Mario Draghi, the President of the ECB insisted that they would not receive the money back before the pair rowed during a meeting in the Dutch parliament.
Mr Baudet began by raising a document which referred to comments made by the ECB boss claiming that if Italy were to leave the Eurozone they would have to pay back the difference in what they owe.
He said: “As we, the Netherlands, now have a surplus of about €100bn, does this by your own words mean that if the Netherlands decides to leave the Eurozone, which is one of the key points of my party’s programme, we would get back €100m from the southern countries in the Eurozone according to your views?”
The ECB president insisted that countries would not be able to get money they have put into the bank back.
He replied: “Let me respond to you as I have responded to similar questions in European Parliament.
“The Euro is irrevocable, and this is the treaty. I will not speculate on hypotheses that have no ground in the present treaty.
“Second, the Euro has been a success for the Eurozone and especially for countries like the Netherlands.”
The 34-year-old politician and founder of the Forum for Democracy, refused to accept that the Euro had been beneficial for the Netherlands as he snapped back.
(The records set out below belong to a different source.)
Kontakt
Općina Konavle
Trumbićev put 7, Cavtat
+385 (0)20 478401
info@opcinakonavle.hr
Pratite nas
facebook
He added: “We can disagree about the merits of the Euro, currency and my view is non-EU countries, the economic situation is significantly better.
“Just one point, you said you didn’t want to speculate on about the possibility of the Eurozone falling apart. But isn’t that precisely what you did in January when you were saying, ‘If Italy leaves, it will have to settle the bill’.
“You were actually speculating about the breaking up of the Eurozone, and wouldn’t it be intellectually fair to have the same principles if the Netherlands decides to leave.”
The ECB chief insisted that he would not speculate any further before he reiterated that the ECB had been beneficial to the Netherlands, and highlighted its importance to the single market.
The Dutch politician finished with one final dig at the ECB president, he said: “We’ll see about that then.”